## EXERCISE
Transcribe exactly the lines from the first line of the records through the line containing "mere information under", and leave out every picture.

_ _ _ _

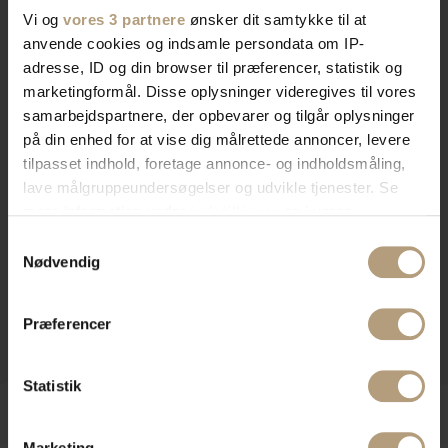
Vi og
vores 3 partnere
ønsker dit samtykke til at
anvende cookies og indsamle persondata om IP-
adresse, ID og din browser til præferencer, statistik og
marketingformål. Disse oplysninger videregives til vores
samarbejdspartnere, der opbevarer og tilgår oplysninger
på din enhed for at vise dig målrettede annoncer, levere
tilpasset indhold, foretage annonce- og indholdsmåling,
lave målgruppeundersøgelser og udvikle tjenester. Se
mere information under
indstillinger
og i vores
persondatapolitik. Du kan altid trække dit samtykke
Samtykkevalg
tilbage eller ændre indstillinger fra vores
Nødvendig
"Cookiedeklaration", eller ved at trykke på "Privacy
trigger" ikonet.
Præferencer
Hvis du tillader det, vil vi også gerne:
Indsamle præcise oplysninger om din placering,
Statistik
der kan være nøjagtig inden for få meter
Identificere din enhed baseret på en scanning af
dens unikke karakteristika (fingerprinting)
Marketing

_ _ _ _

## ANSWER TO THIS TASK
Vi og
vores 3 partnere
ønsker dit samtykke til at
anvende cookies og indsamle persondata om IP-
adresse, ID og din browser til præferencer, statistik og
marketingformål. Disse oplysninger videregives til vores
samarbejdspartnere, der opbevarer og tilgår oplysninger
på din enhed for at vise dig målrettede annoncer, levere
tilpasset indhold, foretage annonce- og indholdsmåling,
lave målgruppeundersøgelser og udvikle tjenester. Se
mere information under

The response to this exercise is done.